04/20/2016 08:30 AM PDT

 

Traffic Advisory
On Saturday, Apr. 30, the Okanagan Sikh Temple and Cultural Society is hosting its sixth annual Vaisakhi Parade. To accommodate the event, rolling road closures will be in effect from approximately 11:45 a.m. to 3 p.m. Times are approximate depending on the speed of the parade.

Rutland Road N. will be closed from McCurdy Road to Wallace Road from 11:30 a.m. until approximately 1 p.m. Rolling closures will continue along Wallace Road, Sycamore Road, Sumac Road, Friesen Road, McCurdy Road and Keyes Road. McCurdy Road will be closed from Rutland Road to Craig Road from approximately 1:30 p.m. to 3 p.m.

Truck route closure signage will be posted on Highway 33 and Rutland Road. Detour signs for motorists using Rutland Road as well as traffic control personnel will be visible along the affected residential streets.

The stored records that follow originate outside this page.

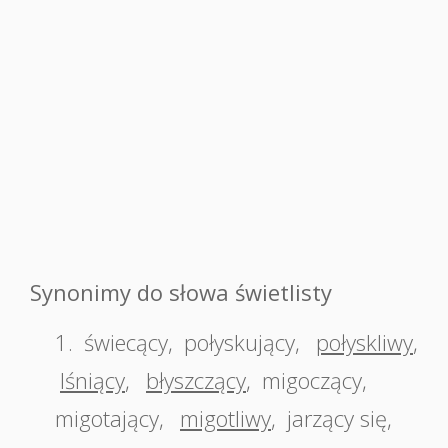
Synonimy do słowa świetlisty
1.
świecący
,
połyskujący
,
połyskliwy
,
lśniący
,
błyszczący
,
migoczący
,
migotający
,
migotliwy
,
jarzący się
,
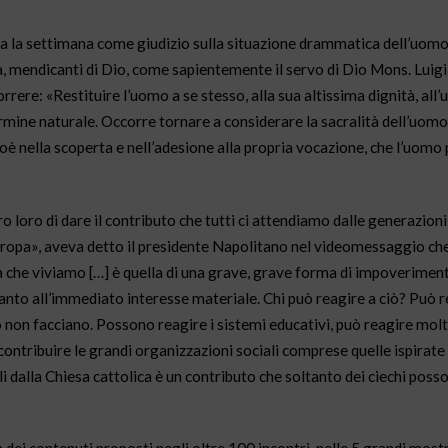
a la settimana come giudizio sulla situazione drammatica dell’uom
a, mendicanti di Dio, come sapientemente il servo di Dio Mons. Luigi
ere: «Restituire l’uomo a se stesso, alla sua altissima dignità, all’u
rmine naturale. Occorre tornare a considerare la sacralità dell’uomo
oè nella scoperta e nell’adesione alla propria vocazione, che l’uomo
o loro di dare il contributo che tutti ci attendiamo dalle generazioni
ll’Europa», aveva detto il presidente Napolitano nel videomessaggio ch
 che viviamo […] è quella di una grave, grave forma di impoverimento
anto all’immediato interesse materiale. Chi può reagire a ciò? Può r
 non facciano. Possono reagire i sistemi educativi, può reagire molto
ontribuire le grandi organizzazioni sociali comprese quelle ispirate
elli dalla Chiesa cattolica è un contributo che soltanto dei ciechi pos
 dei contenuti proposti negli oltre 100 incontri, nelle 5 grandi mostr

Motorists may experience minor disruptions and are advised to plan their routes accordingly to avoid delays.

Transit service will be detoured along Aldon Road. Visit bctransit.com under Kelowna for route and schedule information.

Street parking restrictions along Aldon will be in effect to accommodate transit as well along Rutland Road (Wallace to McCurdy Roads) to accommodate parade marshaling.

For information about parking, road closures and potential delays, visit kelowna.ca/roadreport.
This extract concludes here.